What makes her job that much more challenging is that the Black Bears are the first professional junior ice hockey team ever in Maryland and one of only a handful of teams in the southern half of the United States.

“I am at the point of my career where I can do pretty much anything I what I want to do,” says Remick, 58, who has been the team’s chief executive almost since its founding in 2018. “This sounded like a great opportunity. I love building things. It was building a team, a culture and an organization from the ground up.”

She’s made marketing and sales efforts the most crucial part of her job. Twenty sponsors account for 40 percent of the Black Bears’ budget. Remick has attracted a gambit of businesses, including a bank, landscaper, insurance company, defense contractor and a non-profit health care organization. And every day, she’s pursuing new sponsors with an abundance of enthusiasm.

“We try to develop different ways that our sponsors can reach out directly to our fans through our social media channels,” she explains. “Our sponsors are critical.”

As an example of how this direct sponsors-to-fans system works is the relationship Remick has worked out with Frisco Tap House, which has locations in Columbia and nearby Gambrills and was one of the team’s earliest sponsors.

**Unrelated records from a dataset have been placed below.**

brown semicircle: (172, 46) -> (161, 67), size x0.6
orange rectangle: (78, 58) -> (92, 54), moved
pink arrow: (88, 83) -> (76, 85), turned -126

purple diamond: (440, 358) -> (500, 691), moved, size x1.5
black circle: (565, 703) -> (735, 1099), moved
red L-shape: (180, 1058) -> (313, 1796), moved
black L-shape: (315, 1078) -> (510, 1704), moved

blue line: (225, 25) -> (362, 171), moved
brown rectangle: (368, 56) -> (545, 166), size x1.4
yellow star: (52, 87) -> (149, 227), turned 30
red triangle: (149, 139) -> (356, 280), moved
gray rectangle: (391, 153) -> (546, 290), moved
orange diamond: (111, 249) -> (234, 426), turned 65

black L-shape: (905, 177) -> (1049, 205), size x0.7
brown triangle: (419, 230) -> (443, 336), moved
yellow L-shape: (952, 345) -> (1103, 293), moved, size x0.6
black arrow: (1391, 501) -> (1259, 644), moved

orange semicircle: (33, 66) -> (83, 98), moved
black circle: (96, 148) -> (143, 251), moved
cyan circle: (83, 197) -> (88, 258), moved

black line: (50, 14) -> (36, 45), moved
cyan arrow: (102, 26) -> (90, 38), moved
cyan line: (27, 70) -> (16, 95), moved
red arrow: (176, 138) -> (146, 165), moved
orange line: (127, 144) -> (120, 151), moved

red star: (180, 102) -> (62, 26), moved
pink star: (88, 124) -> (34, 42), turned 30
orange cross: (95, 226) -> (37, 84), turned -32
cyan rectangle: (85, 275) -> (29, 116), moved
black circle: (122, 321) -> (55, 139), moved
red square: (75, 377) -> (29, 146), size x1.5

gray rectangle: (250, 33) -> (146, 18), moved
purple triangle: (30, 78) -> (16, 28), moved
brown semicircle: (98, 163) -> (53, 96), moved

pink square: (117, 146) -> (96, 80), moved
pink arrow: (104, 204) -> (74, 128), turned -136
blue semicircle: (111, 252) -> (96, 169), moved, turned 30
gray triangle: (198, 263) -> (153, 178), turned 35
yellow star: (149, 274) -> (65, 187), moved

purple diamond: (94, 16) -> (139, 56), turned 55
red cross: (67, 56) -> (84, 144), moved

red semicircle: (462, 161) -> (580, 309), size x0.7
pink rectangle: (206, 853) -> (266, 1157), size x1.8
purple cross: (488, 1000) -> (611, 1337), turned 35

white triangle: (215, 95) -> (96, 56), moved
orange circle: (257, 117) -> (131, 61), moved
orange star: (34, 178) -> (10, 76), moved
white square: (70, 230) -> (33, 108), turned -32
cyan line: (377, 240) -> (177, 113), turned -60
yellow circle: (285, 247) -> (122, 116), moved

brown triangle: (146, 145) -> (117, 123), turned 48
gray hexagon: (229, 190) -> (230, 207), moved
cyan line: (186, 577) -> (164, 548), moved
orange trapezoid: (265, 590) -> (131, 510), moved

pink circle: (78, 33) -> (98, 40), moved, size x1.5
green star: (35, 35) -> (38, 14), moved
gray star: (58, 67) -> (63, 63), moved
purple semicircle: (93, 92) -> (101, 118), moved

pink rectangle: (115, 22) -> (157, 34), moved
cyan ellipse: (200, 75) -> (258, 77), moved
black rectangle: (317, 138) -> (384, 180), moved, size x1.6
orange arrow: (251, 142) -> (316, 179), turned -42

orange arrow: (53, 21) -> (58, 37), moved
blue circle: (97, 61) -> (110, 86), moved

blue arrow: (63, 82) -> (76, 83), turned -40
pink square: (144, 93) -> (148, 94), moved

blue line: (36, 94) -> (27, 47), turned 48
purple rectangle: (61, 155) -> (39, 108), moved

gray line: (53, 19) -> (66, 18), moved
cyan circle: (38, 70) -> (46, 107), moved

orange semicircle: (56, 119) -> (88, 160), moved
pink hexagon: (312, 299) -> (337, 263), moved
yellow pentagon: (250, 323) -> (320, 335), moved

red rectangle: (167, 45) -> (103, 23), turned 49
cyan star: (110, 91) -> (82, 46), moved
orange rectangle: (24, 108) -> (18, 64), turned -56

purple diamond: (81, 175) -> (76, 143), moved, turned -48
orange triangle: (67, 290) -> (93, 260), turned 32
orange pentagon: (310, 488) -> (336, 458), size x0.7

Frisco has since included a Black Bear Burger on its menu.

“When the shutdown came, we kept in close touch with them,” she recalls. “As soon as we had any news on their reopening, we let our fans know. We also retweet their tweets and created new tweets telling fans if they went to Frisco to pick up curbside, to take a picture of their food and we will share that.”

Remick also puts a lot of imagination into developing entertaining and light-hearted intermission activities. These include parents pulling kids in a sled race, slapshot contests, kids coming on to the ice to throw paper airplanes, something called soccer in a bubble and adults riding around on tricycles in an event called the Tricathlon.

“I know there are other teams that don’t put so much energy into intermission activities as we do,” Remick says. “We look to create great entertainment at every single game and every minute they spend with us.”

Black Bears’ owner Murry Gunty says that even though Remick is new at creating this sort of hoopla, she’s quickly learned to excel at it. He considers it one of the most important of her many accomplishments.

“The things she does are akin to the activities you see at minor league baseball games,” Gunty says. “They are off the wall, fun, zany, exciting and include people of all ages. That’s her approach. She’s done this in such a smart way.”

Supporting local organizations is also important to Remick. For every one of the 28 games of the regular season, they partner with a different charity or service organization. Some of these include the Girl Scouts of America, a Military Appreciation Night and Fidos For Freedom Maryland, a nonprofit that assists people who need hearing dogs, service dogs and therapy dogs.

Remick puts a huge emphasis on customer service, too. At games, she even greets all the fans who come through the gates. She makes a point of getting to personally know all the season ticket holders. “I talk to everybody who has kids in youth hockey to retirees who just love hockey,” she says.

Remick’s customer service skills impress Gunty as much as anything. He likes how she makes them feel recognized and appreciated. “You want to make sure your high-value customers are taken care of, and she does an extraordinary job of taking care of them,” he says. “We have people that go on the road with the team and she makes sure they have an incredible experience.”

Black Bears’ coach and general manager Clint Mylymok appreciates Remick’s generosity toward team supporters. “She’s the face of the franchise,” he says. “She has time for everyone, and I don’t think a lot of presidents do that. She is always there for the fans and players.”

To get all this done means a grueling work schedule for Remick, who has nearly an hour commute from her home in the Baltimore suburb of Reisterstown. Her daily off-season schedule can stretch out as long as 10 hours and 13 during the season. “I eat dinner at one in the morning and it still tastes good,” she says.